Berikut undang-undang yang dilakukan uji materi di hadapan MK yang dirilis oleh laman online;
1. Badan Pengawas Pemilu (Bawaslu) Provinsi Kepulauan Riau dan Kabupaten Karimun mengajukan uji materi (judicial review) ke Mahkamah Konstitusi atas beberapa pasal dalam Undang-Undang Pemilihan Kepala Daerah (UU Pilkada) terhadap UUD 1945.(Antara.com)
2. Mahkamah Konstitusi (MK) menggelar sidang uji materi Pasal 10 Undang-Undang Nomor 39 Tahun 2008 tentang Kementerian Negara yang menyoal tentang kedudukan wakil menteri. (Kompas.com)
3. Koalisi Masyarakat Sipil Antikorupsi mengajukan permohonan uji formil Undang-Undang Komisi Pemberantasan Korupsi (UU KPK) ke Mahkamah Konstitusi (MK). Koalisi ini terdiri dari sejumlah lembaga swadaya masyarakat serta tiga mantan pimpinan KPK, yaitu Agus Rahardjo, Laode M Syarif dan Saut Situmorang yang turut menjadi pemohon. (Liputan6.com)
4. Para pensiunan PNS atau ASN khawatir nasibnya jadi terkatung-katung pasca munculnya wacana pengalihan program Taspen ke BPJS Ketenagakerjaan yang membuat 7 pensiunan PNS, satu di antaranya mantan Wakil Ketua Mahkamah Agung (MA) Prof Mohammad Saleh, serta 11 PNS aktif, mengajukan gugatan uji materi UU Nomor 24/2011 tentang Badan Penyelenggara Jaminan Sosial (BPJS) ke Mahkamah Konstitusi (MK). (Rmco.id)
Dan sederet perundang-undangan lain yang diajukan ke KM.
Walaupun Tugas MK dan Wewenang Mahkamah Konstitusi ( MK ) antara lain untuk pemisahan kekuasaan dan check and balance sebagai pengganti sistem supremasi parlemen yang berlaku sebelumnya. Tetap saja menunjukkan bahwa, produk undang-undang yang dibuat memiliki banyak cela. Walau tetap saja, tak ada undang-undang yang sempurna.

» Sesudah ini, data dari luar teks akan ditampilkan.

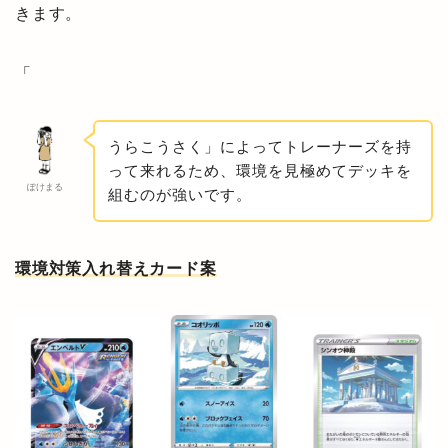
きます。
「
うらこうさく」によってトレーナーズを持
って来れるため、環境を見極めてデッキを
ぽけまる
組むのが強いです。
環境対策入れ替えカード案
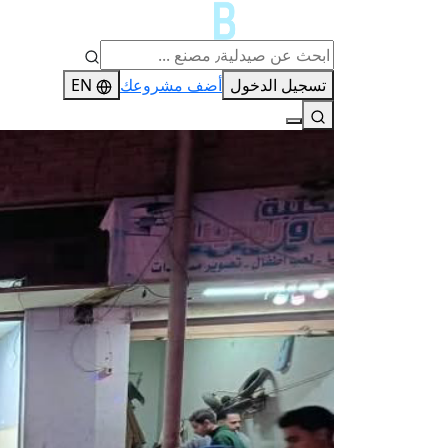
تسجيل الدخول
أضف مشروعك
EN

Meminimalisir produk undang-undang yang akan disahkan dan mengakumodir semua kepentingan memang tak gampang. Namun, uji publik dan menghadirkan banyak pakar juga tidak ada salahnya. Jangan sampai setelah undang-undang disahkan barulah terjadi silang sengketa dan berakhir di MK.
Setidaknya Tahun 2019 saja, dari laman mkri.id, MK menangani 121 perkara, terdiri dari 84 perkara baru dan 37 perkara sisa dengan 50 UU yang diuji.
Mungkinkah karena tidak adanya oposisi di DPR menjadi penyebab lolosnya undang-undang apa pun yang dibuat. Karena semua fraksi yang masuk dalam pembahasan undang-undang adalah koalisi. Konco sendiri sehingga ketelitian dan aspek lainnya tidak dicermati.
Yang lebih membuat kita miris adalah ketika terjadi salah ketik pada produk undang-undang yang telah disahkan. Sungguh mengerikan memang. Terlihat bahwa tingkat ketelitian dan kecermatan pada saat pembahasan perundang-undangan yang ada diabaikan begitu saja.
Koalisis gemuk pada DPR memang mampu memuluskan apa pun perundang-undangan yang diusulkan pemerintah, tanpa mengalami kendala perdebatan di meja dewan. Kalau hal ini berlangsung terus-terusan maka kekhawatiran tentang bermasalahnya produk perundang-undangan yang dibuat dan kemudian MK menjadi penguji akan terjadi.
Rakyat telah memberikan pilihan ketika menentukan siapa orang yang dipercaya sebagai wakilnya di DPR menginginkan mereka yang terpilih berlaku amanah. Apalagi pada saat akan menjabat, sumpah jabatan untuk menjalankan tugas secara adil dan menempatkan kepentingan umum di atas kepentingan diri dan golongan di depan kitab suci agama masing-masing menjadi landasan moral untuk mereka bekerja.
Akhirnya, walaupun melakukan pengujian produk undang-undang yang telah disahkan oleh undang-undang tak terlarang. Dan lembaga MK menjadi tempat pengujian terkahir yang bersifat final dan mengikat menjadi solusi terakhir semua sengkata.
Tetap kita ingat, bahwa Hakim Konstitusi diajukan 3 orang oleh MA, 3 orang oleh DPR, dan 3 orang oleh Presiden. Nasib mereka akhirnya ditentukan di tangan DPR.